## ABOUT THIS TASK
Repeat each record exactly, skipping the pictures.

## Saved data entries

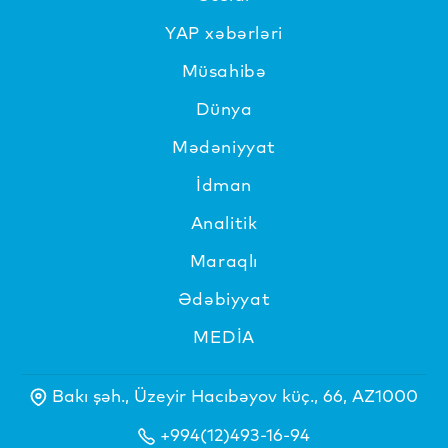
YAP xəbərləri
Müsahibə
Dünya
Mədəniyyat
İdman
Analitik
Maraqlı
Ədəbiyyat
MEDİA
Bakı şəh., Üzeyir Hacıbəyov küç., 66, AZ1000
+994(12)493-16-94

## PROBLEM SOLUTION
YAP xəbərləri
Müsahibə
Dünya
Mədəniyyat
İdman
Analitik
Maraqlı
Ədəbiyyat
MEDİA
Bakı şəh., Üzeyir Hacıbəyov küç., 66, AZ1000
+994(12)493-16-94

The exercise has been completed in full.